HMW sequencing produced 5.81 million reads with N50 of 4,369 bp and a median length of 2,312 bp (total throughput: 18.76 Gb), whereas non-HMW produced 11.13 million reads with N50 of 2,102 bp and a median length of 1,093 bp (total throughput: 17.29 Gb).
We taxonomically classified all the uncorrected raw reads with Kraken2 and found 81.8% of classified reads in HMW vs. 70.8% in non-HMW. More than 99% of total reads corresponded to Bacteria. The most abundant phylum was Bacteroidetes (~ 80% of total reads), followed in abundance by Firmicutes (12.5% in HMW vs. 8.9% in non-HMW), Proteobacteria (~ 5%), and Fusobacteria (1.9% in HMW vs. 3.9% in non-HMW). At the genus level, this dog fecal microbiome was rich in Prevotella (> 50%) and Bacteroides (> 20%). Moreover, it also contains Fusobacterium, Megamonas, Sutterella, and other fecal-related genera, representing each one of them less than 5% of the total bacterial composition (Additional File 2).

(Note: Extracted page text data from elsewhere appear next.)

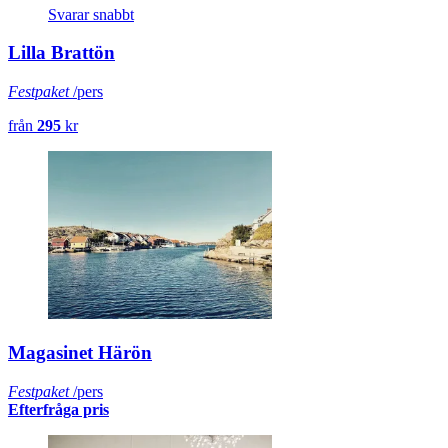
Svarar snabbt
Lilla Brattön
Festpaket
/pers
från
295
kr
Magasinet Härön
Festpaket
/pers
Efterfråga pris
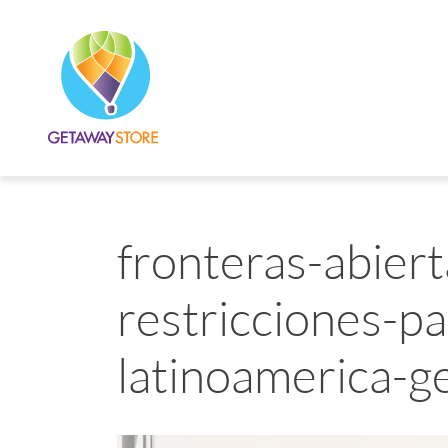
fronteras-abiert
restricciones-pa
latinoamerica-g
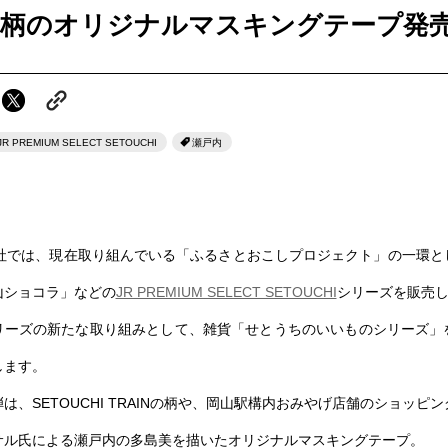
柄のオリジナルマスキングテープ発
JR PREMIUM SELECT SETOUCHI
瀬戸内
支社では、現在取り組んでいる「ふるさとおこしプロジェクト」の一環と
山ショコラ」などの
JR PREMIUM SELECT SETOUCHI
シリーズを販売
リーズの新たな取り組みとして、雑貨「せとうちのいいものシリーズ」
します。
は、SETOUCHI TRAINの柄や、岡山駅構内おみやげ店舗のショッピ
サル氏による瀬戸内の多島美を描いたオリジナルマスキングテープ。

The metagenomics assembly with the HMW-DNA dataset is more contiguous, presenting fewer and longer contigs than the non-HMW DNA one (contigs: 1,898 vs. 2,944; N50: 187,680 vs. 94,109 bp) (Additional File 3). Moreover, HMW-DNA metagenomics assembly retrieves six HQ MAGs, yet only one HQ MAGs are retrieved from the non-HMW DNA assembly (Fig. 2 and Additional File 3).
In summary, HMW DNA extraction improved the taxonomic classification of the raw unassembled reads (less unclassified reads), the metagenomics assembly contiguity, and the retrieval of longer and circular contigs (potential HQ MAGs). Thus, HMW DNA extraction becomes the preferred choice to recover HQ MAGs directly from complex metagenomics samples.
Metagenomics assembly with different subsets followed by frameshift aware correction retrieved eight high-quality MAGs
To ensure the highest coverage and consensus accuracies for the retrieved MAGs, we further merged and assembled the HMW and the non-HMW datasets (100% dataset; 16.94 million reads, 36.05 Gb). As we aimed to retrieve the maximum number of HQ MAGs, we performed extra metagenomics assemblies using 75% and 50% data subsets from that merged dataset (Additional File 3).
After assigning taxonomy and comparing among assemblies, we identified non-redundant MAGs: eight HQ MAGs, and three MQ MAGs (Table 1). When compared to HMW assembly, we retrieved two new MQ MAGs from the 100% data assembly (the HMW and the non-HMW datasets together). Moreover, two MQ MAGs from HMW and 100% datasets were recovered as HQ MAGs from the 75% dataset. None of the performed assemblies alone retrieved the eight HQ MAGs.
Table 1
High quality (HQ) and medium quality (mq) single-contig MAGs retrieved in each metagenome assembly. Taxonomy assigned using the GTDB database release 95. Q is the MAG quality. Cov. is the coverage from Flye. *Blautia_A sp900541345 and *g__Sutterella HQ MAGs after correction of the indels.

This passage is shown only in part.